A good grounding in propositional logic would have benefited the MP. But, much more simply, I think my Venn diagram would have helped. My diagram of what Will Self said:
What Mark Francois heard:
I’m sure that the picture would have helped even Mark Francois understand the point that Will Self was trying to make.
Making sense of visual thinking methods
It was a classic example of a situation where words on their own seemed unable to rise above miscommunication, where a picture might have clarified beyond doubt.
I’ve spent a lot of the last couple of years thinking more about visual thinking methods, and our use of them to clarify thinking, to develop meaning, and to make other methods more effective. In doing that, I’ve been trying to find a way to describe the landscape of these methods, something visual that can capture the complete taxonomy of them. I’ve been unable to find any taxonomy at all, so have (although hardly qualified to do so) had a crack at my own.
I think it looks something like this.
Different types of visual thinking
What do I mean by this?
- Explicitly visual methods start and end with the visual content. These might be methods with a formal notation, such as:
- Mind mapping;
- LogoVisual Thinking;
- Concept maps;
- Affinity diagrams (KJ method);
- South Beach;
or they might be methods with a symbology designed to get us drawing, such as:
- The Back of a Napkin suite of books and guides;
- The glyphs of the Visual Alphabet (visit xplaner.com);
- The work of people like Ed Emberley, Malcolm Craig, Henning Nelms
- Implicitly visual methods are methods with high visual content, but which are not explicitly or exclusively visual. Lots of computer and process related methods are like this – they have high visual content (think of most system development methods, and methods like Lean), but the diagrams are never quite enough to solve the whole problem and to communicate its resolution. The more visual we can make these methods, the greater the chance of success and of reduced mis-communication, but there will always be a natural limit on the ability of the visuals to do everything in the method (so, part of Six Sigma will always be numerical and mathematical…..).

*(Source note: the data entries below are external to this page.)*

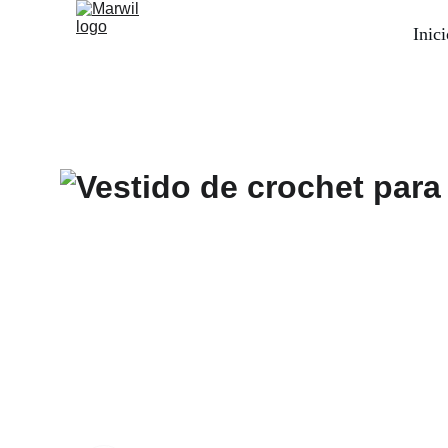
Inici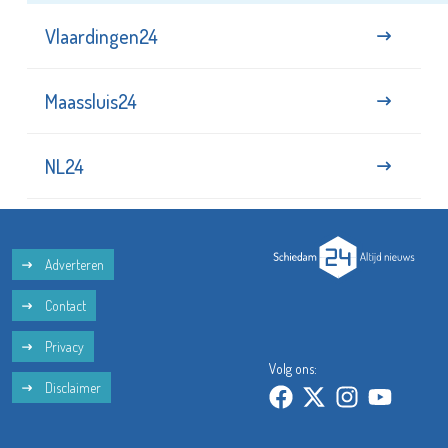
Vlaardingen24
Maassluis24
NL24
Adverteren
Contact
Privacy
Volg ons:
Disclaimer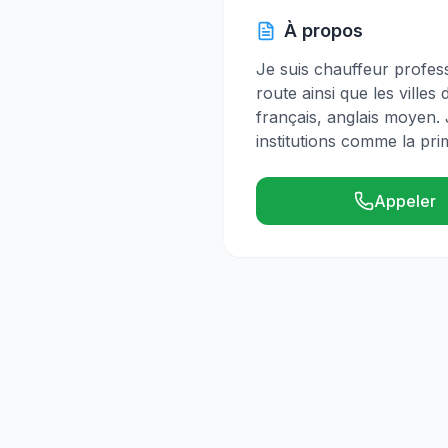
À propos
Je suis chauffeur profess
route ainsi que les villes
français, anglais moyen.
institutions comme la pri
Appeler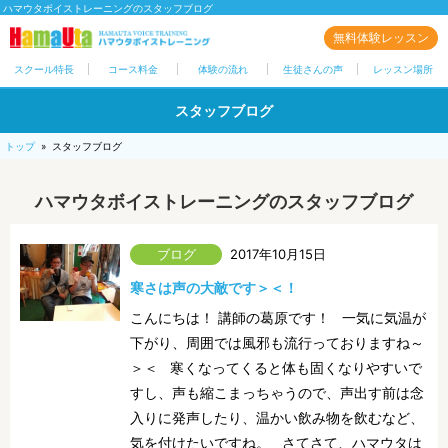
ハマウタボイストレーニングのスタッフブログ
無料体験レッスン
スクール特長
コース料金
体験の流れ
生徒さんの声
レッスン場所
スタッフブログ
トップ
»
スタッフブログ
ハマウタボイストレーニングのスタッフブログ
2017年10月15日
寒さは声の大敵です＞＜！
こんにちは！ 講師の葛原です！ 一気に気温が
下がり、周囲では風邪も流行っておりますね～
＞＜ 寒くなってくると体も固くなりやすいで
すし、声も縮こまっちゃうので、声出す前は念
入りに発声したり、温かい飲み物を飲むなど、
気を付けたいですね。 さてさて、ハマウタは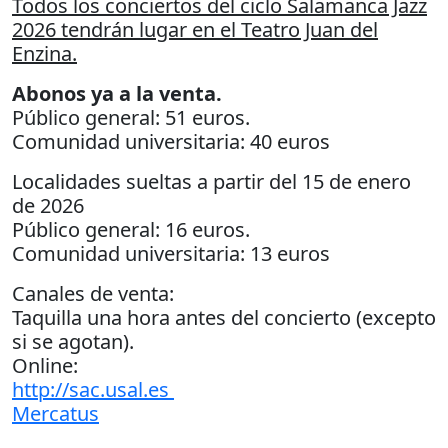
Todos los conciertos del ciclo Salamanca Jazz
2026 tendrán lugar en el Teatro Juan del
Enzina.
Abonos ya a la venta.
Público general: 51 euros.
Comunidad universitaria: 40 euros
Localidades sueltas a partir del 15 de enero
de 2026
Público general: 16 euros.
Comunidad universitaria: 13 euros
Canales de venta:
Taquilla una hora antes del concierto (excepto
si se agotan).
Online:
http://sac.usal.es
Mercatus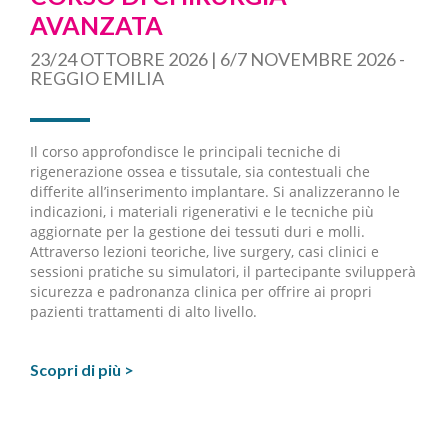
AVANZATA
23/24 OTTOBRE 2026 | 6/7 NOVEMBRE 2026 -
REGGIO EMILIA
Il corso approfondisce le principali tecniche di
rigenerazione ossea e tissutale, sia contestuali che
differite all’inserimento implantare. Si analizzeranno le
indicazioni, i materiali rigenerativi e le tecniche più
aggiornate per la gestione dei tessuti duri e molli.
Attraverso lezioni teoriche, live surgery, casi clinici e
sessioni pratiche su simulatori, il partecipante svilupperà
sicurezza e padronanza clinica per offrire ai propri
pazienti trattamenti di alto livello.
Scopri di più >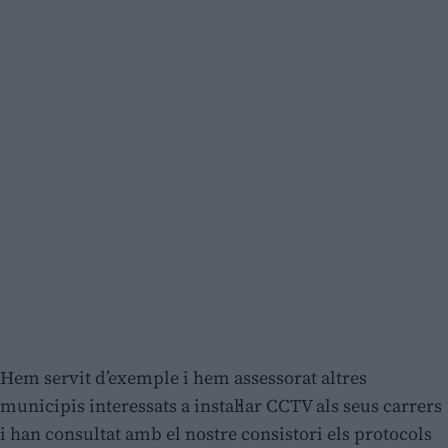
Hem servit d’exemple i hem assessorat altres
municipis interessats a instal·lar CCTV als seus carrers
i han consultat amb el nostre consistori els protocols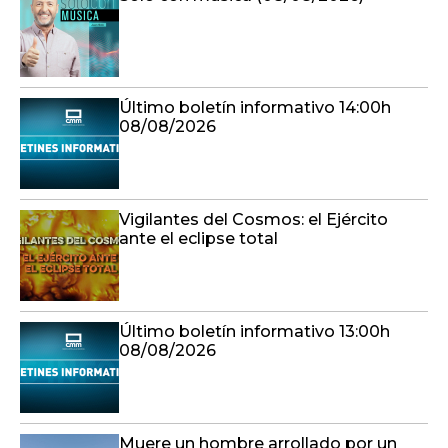
Último boletín informativo 14:00h
08/08/2026
Vigilantes del Cosmos: el Ejército
ante el eclipse total
Último boletín informativo 13:00h
08/08/2026
Muere un hombre arrollado por un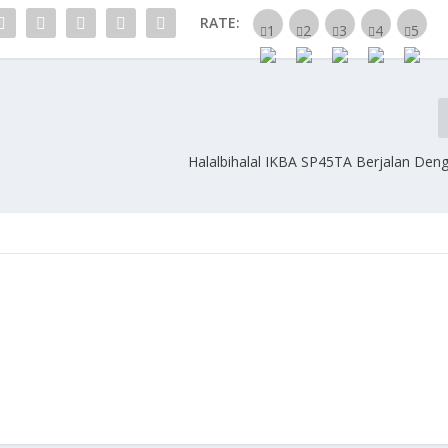
RATE:
Halalbihalal IKBA SP45TA Berjalan Den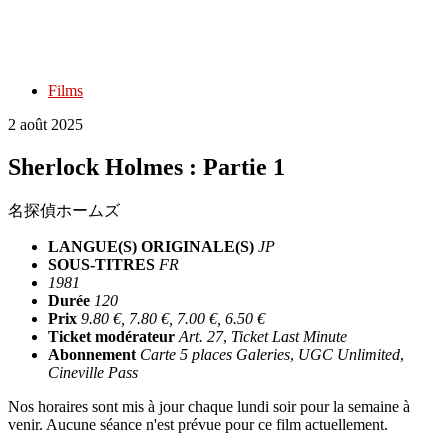
Films
2 août 2025
Sherlock Holmes : Partie 1
名探偵ホームズ
LANGUE(S) ORIGINALE(S)
JP
SOUS-TITRES
FR
1981
Durée
120
Prix
9.80 €, 7.80 €, 7.00 €, 6.50 €
Ticket modérateur
Art. 27
,
Ticket Last Minute
Abonnement
Carte 5 places Galeries
,
UGC Unlimited
,
Cineville Pass
Nos horaires sont mis à jour chaque lundi soir pour la semaine à
venir. Aucune séance n'est prévue pour ce film actuellement.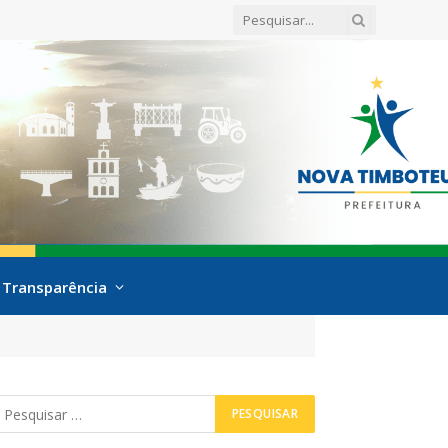
Transparência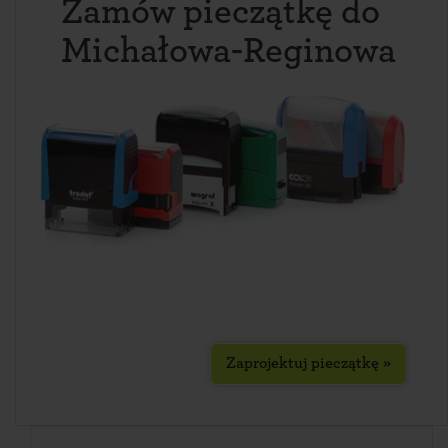
Zamów pieczątkę do
Michałowa-Reginowa
Zaprojektuj pieczątkę »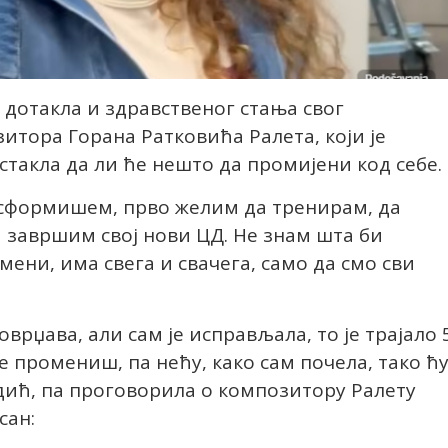
 дотакла и здравственог стања свог
тора Горана Ратковића Ралета, који је
истакла да ли ће нешто да промијени код себе.
ансформишем, прво желим да тренирам, да
а завршим свој нови ЦД. Не знам шта би
мени, има свега и свачега, само да смо сви
врџава, али сам је исправљала, то је трајало 
е промениш, па нећу, како сам почела, тако ћ
дић, па проговорила о композитору Ралету
сан:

- Visualisation techniques take non-visual information and make it visual. A great example is the explosion in data visualisation techniques. See David McCandless’s books on making information and knowledge beautiful, or the work of Canadian data artist Jer Thorp.
All of these methods and approaches are making our work, communication and interactions more visual, and hence more effective.
What do you think?
Does this way of thinking about visual methods work? If it works, is it useful? Is there a better way of thinking about visual thinking? Please leave a comment below. We will use the feedback to see if we can evolve a better way of thinking.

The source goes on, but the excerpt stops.